Saved data entries
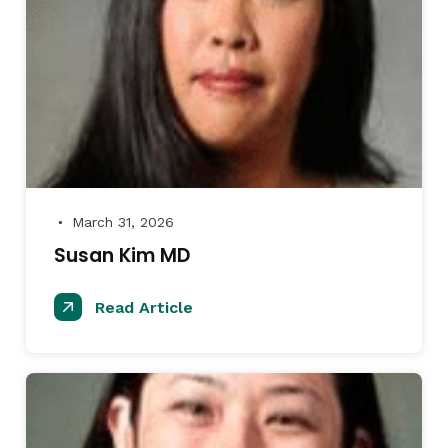
March 31, 2026
●
Susan Kim MD
Read Article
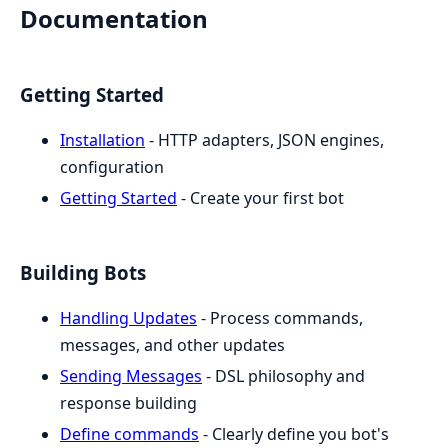
Documentation
Getting Started
Installation
- HTTP adapters, JSON engines,
configuration
Getting Started
- Create your first bot
Building Bots
Handling Updates
- Process commands,
messages, and other updates
Sending Messages
- DSL philosophy and
response building
Define commands
- Clearly define you bot's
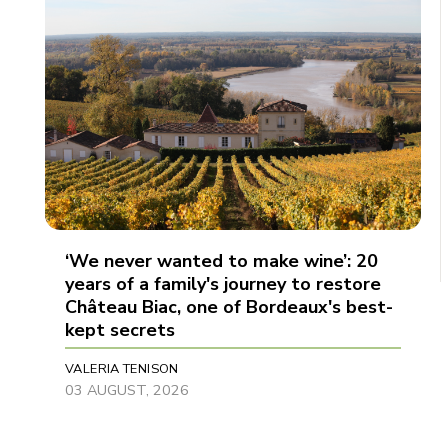
‘We never wanted to make wine’: 20
years of a family's journey to restore
Château Biac, one of Bordeaux's best-
kept secrets
VALERIA TENISON
03 AUGUST, 2026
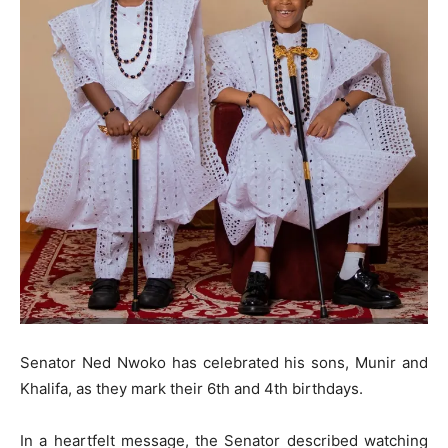
Senator Ned Nwoko has celebrated his sons, Munir and
Khalifa, as they mark their 6th and 4th birthdays.
In a heartfelt message, the Senator described watching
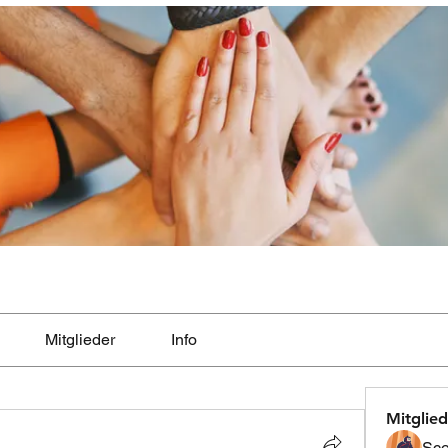
Mitglieder
Info
Mitglied
Sco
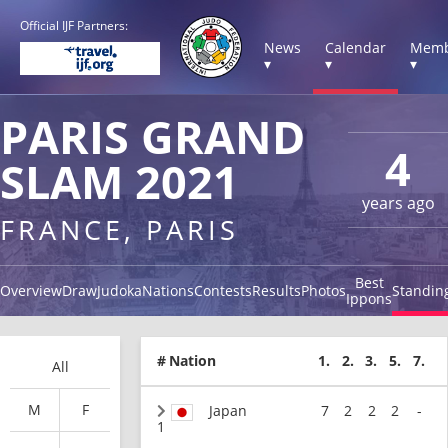
Official IJF Partners:
News
Calendar
Memb
▾
▾
▾
PARIS GRAND
4
SLAM 2021
years ago
FRANCE, PARIS
Best
Overview
Draw
Judoka
Nations
Contests
Results
Photos
Standin
Ippons
#
Nation
1.
2.
3.
5.
7.
All
M
F
Japan
7
2
2
2
-
1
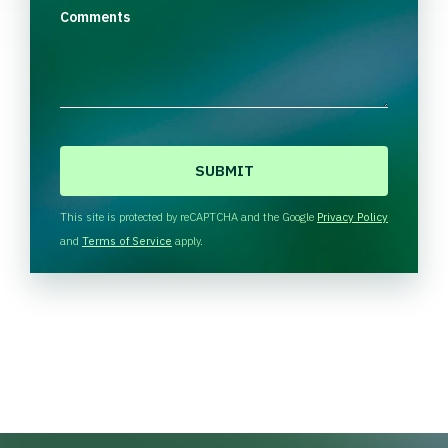
Comments
C
A
P
T
This site is protected by reCAPTCHA and the Google
Privacy Policy
C
and
Terms of Service
apply.
H
A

PROBLEM STATEMENT:
Please set down every record above exactly as it appears, leaving out the pictures.

REPLY TO THE TASK:
March 31, 2026
●
Susan Kim MD
Read Article
Documentation
Getting Started
Installation
- HTTP adapters, JSON engines,
configuration
Getting Started
- Create your first bot
Building Bots
Handling Updates
- Process commands,
messages, and other updates
Sending Messages
- DSL philosophy and
response building
Define commands
- Clearly define you bot's
‘We never wanted to make wine’: 20
years of a family's journey to restore
Château Biac, one of Bordeaux's best-
kept secrets
VALERIA TENISON
03 AUGUST, 2026
Senator Ned Nwoko has celebrated his sons, Munir and
Khalifa, as they mark their 6th and 4th birthdays.
In a heartfelt message, the Senator described watching
Mitglieder
Info
Mitglied
Sco
Official IJF Partners:
News
Calendar
Memb
▾
▾
▾
PARIS GRAND
4
SLAM 2021
years ago
FRANCE, PARIS
Best
Overview
Draw
Judoka
Nations
Contests
Results
Photos
Standin
Ippons
#
Nation
1.
2.
3.
5.
7.
All
M
F
Japan
7
2
2
2
-
1
Comments
C
A
P
T
This site is protected by reCAPTCHA and the Google
Privacy Policy
C
and
Terms of Service
apply.
H
A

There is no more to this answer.